[YOUR GOAL]: Search the records for lines with the word "מדובר" and copy each match.
== DATASET RECORDS
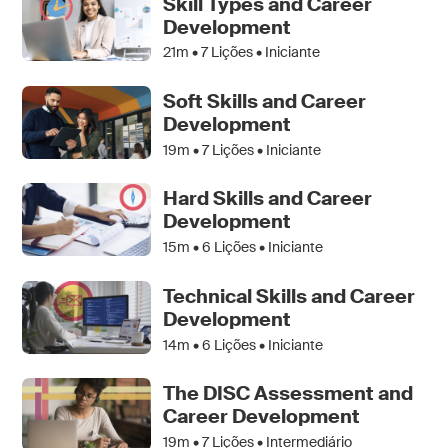
Skill Types and Career
Development
21m •
7
Lições • Iniciante
Soft Skills and Career
Development
19m •
7
Lições • Iniciante
Hard Skills and Career
Development
15m •
6
Lições • Iniciante
Technical Skills and Career
Development
14m •
6
Lições • Iniciante
The DISC Assessment and
Career Development
19m •
7
Lições • Intermediário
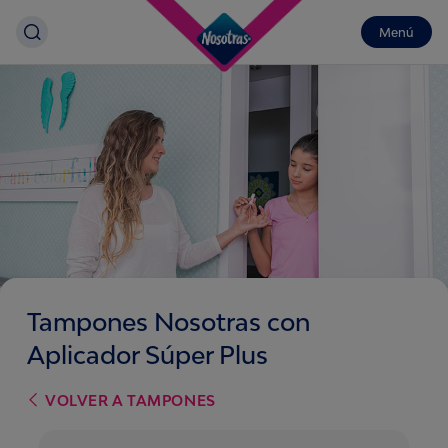
Menú
Tampones Nosotras con
Aplicador Súper Plus
VOLVER A
TAMPONES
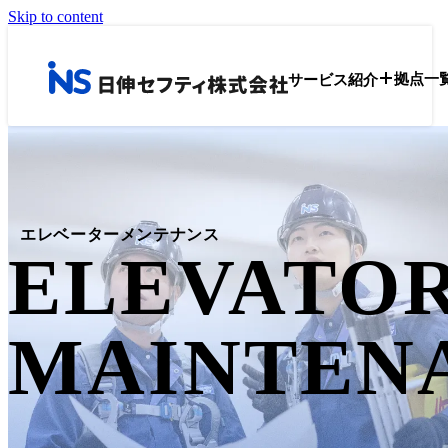
Skip to content
サービス紹介
拠点一
エレベーターメンテナンス
ELEVATO
MAINTEN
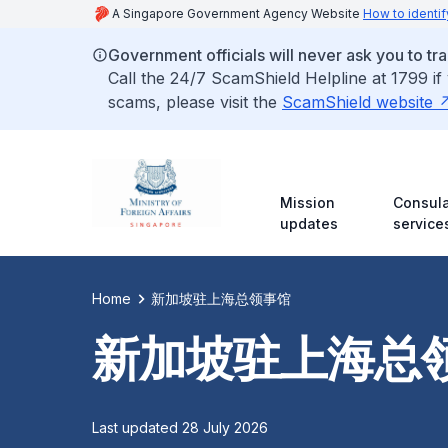
A Singapore Government Agency Website
How to identif
Government officials will never ask you to tr
Call the 24/7 ScamShield Helpline at 1799 if
scams, please visit the
ScamShield website
Mission
Consula
updates
service
Home
新加坡驻上海总领事馆
新加坡驻上海总
Last updated 28 July 2026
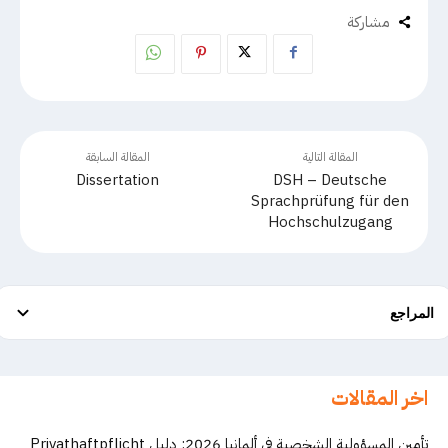
مشاركة
المقالة التالية
المقالة السابقة
Dissertation
DSH – Deutsche
Sprachprüfung für den
Hochschulzugang
المراجع
اخر المقالات
تأمين المسؤولية الشخصية في ألمانيا 2026: دليل Privathaftpflicht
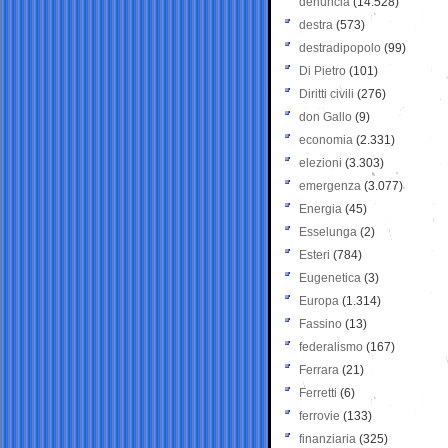
denuncia
(14.528)
destra
(573)
destradipopolo
(99)
Di Pietro
(101)
Diritti civili
(276)
don Gallo
(9)
economia
(2.331)
elezioni
(3.303)
emergenza
(3.077)
Energia
(45)
Esselunga
(2)
Esteri
(784)
Eugenetica
(3)
Europa
(1.314)
Fassino
(13)
federalismo
(167)
Ferrara
(21)
Ferretti
(6)
ferrovie
(133)
finanziaria
(325)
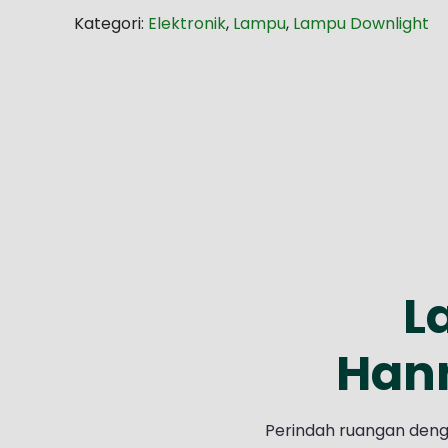
Kategori:
Elektronik
,
Lampu
,
Lampu Downlight
L
Hann
Perindah ruangan deng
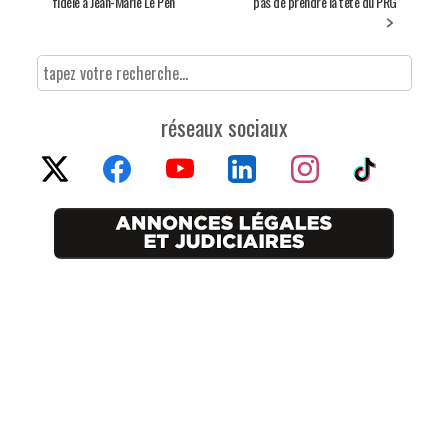
fidèle à Jean-Marie Le Pen
pas de prendre la tête du PRG
réseaux sociaux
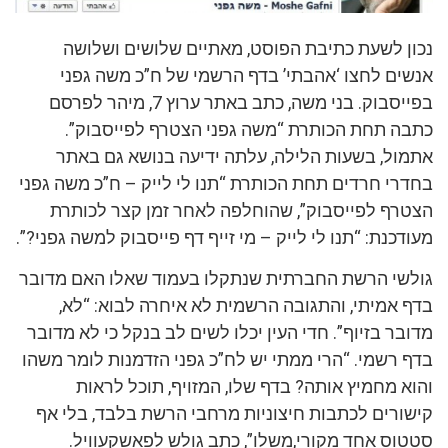
נכון לשעת כתיבת הפוסט, מאתיים שלושים ושלושה
אנשים לחצו ‘אהבתי’ בדף הרשמי של ח”כ משה גפני
בפייסבוק. בני משה, כתב באתר ערוץ 7, מיהר לפרסם
כתבה תחת הכותרת “משה גפני הצטרף לפייסבוק”.
אתמול, בשעות הלילה, עלתה ידיעה בנושא גם באתר
בחדרי חרדים תחת הכותרת “תנו לי לייק – ח”כ משה גפני
הצטרף לפייסבוק”, שהוחלפה לאחר זמן קצר לכותרת
מעודכנת: “תנו לי לייק – מי זייף דף פייסבוק למשה גפני?”.
גולשי הרשת החברתית שנתקלו בעמוד שאלו האם מדובר
בדף אמיתי, והתגובה הרשמית לא איחרה לבוא: “לא,
מדובר בזיוף”. חדי העין יכלו לשים לב בנקל כי לא מדובר
בדף רשמי. “הרי ממתי יש לח”כ גפני הזדמנות לומר משהו
והוא מחמיץ אותה? בדף שלו, המזויף, תוכל לראות
קישורים לכתבות חיצוניות מרחבי הרשת בלבד, בלי אף
סטטוס אחד מקורי,משלו”, כתב גולש לפאשקעוויל.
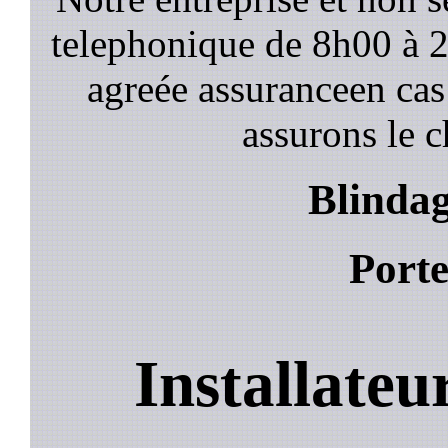
telephonique de 8h00 à
agreée assuranceen cas
assurons le c
Blindag
Porte
Installateu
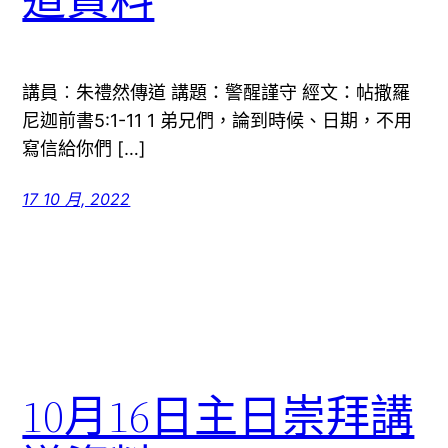
講員︰朱禮然傳道 講題：警醒謹守 經文：帖撒羅
尼迦前書5:1-11 1 弟兄們，論到時候、日期，不用
寫信給你們 […]
17 10 月, 2022
10月16日主日崇拜講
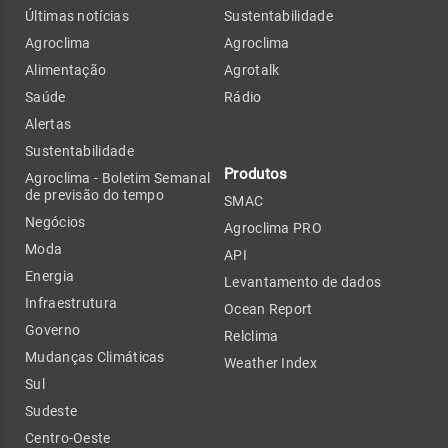
Últimas notícias
Sustentabilidade
Agroclima
Agroclima
Alimentação
Agrotalk
Saúde
Rádio
Alertas
Sustentabilidade
Produtos
Agroclima - Boletim Semanal
de previsão do tempo
SMAC
Negócios
Agroclima PRO
Moda
API
Energia
Levantamento de dados
Infraestrutura
Ocean Report
Governo
Relclima
Mudanças Climáticas
Weather Index
Sul
Sudeste
Centro-Oeste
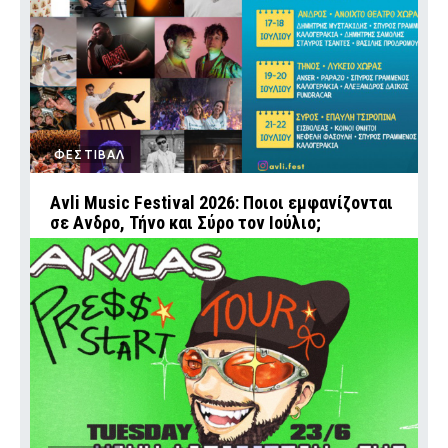
ΦΕΣΤΙΒΑΛ
Avli Music Festival 2026: Ποιοι εμφανίζονται
σε Ανδρο, Τήνο και Σύρο τον Ιούλιο;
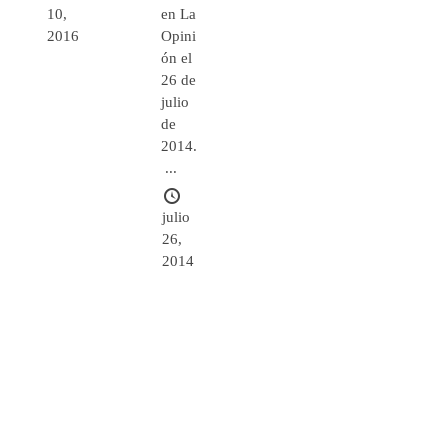
en La
10,
Opini
2016
ón el
26 de
julio
de
2014.
...
julio
26,
2014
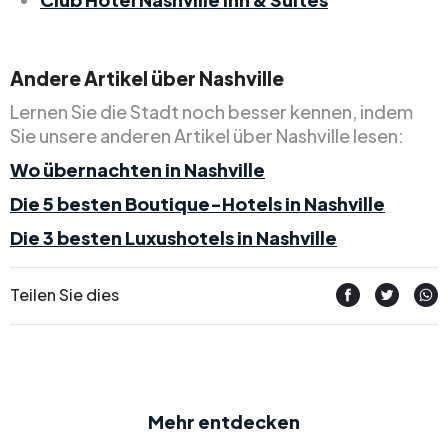
Andere Artikel über Nashville
Lernen Sie die Stadt noch besser kennen, indem
Sie unsere anderen Artikel über Nashville lesen:
Wo übernachten in Nashville
Die 5 besten Boutique-Hotels in Nashville
Die 3 besten Luxushotels in Nashville
Teilen Sie dies
Mehr entdecken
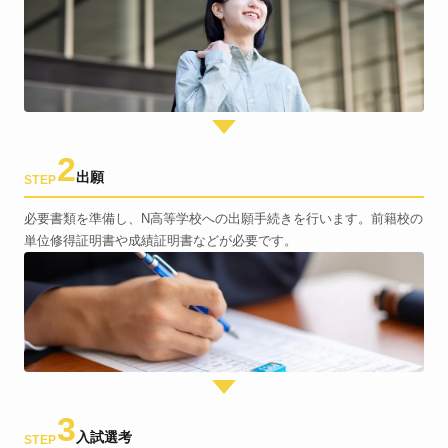
2
出願
STEP
必要書類を準備し、N高等学校への出願手続きを行います。前籍校の
単位修得証明書や成績証明書などが必要です。
3
入試選考
STEP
====
[RESPONSE AREA]:
גולשי הרשת החברתית שנתקלו בעמוד שאלו האם מדובר
מדובר בזיוף”. חדי העין יכלו לשים לב בנקל כי לא מדובר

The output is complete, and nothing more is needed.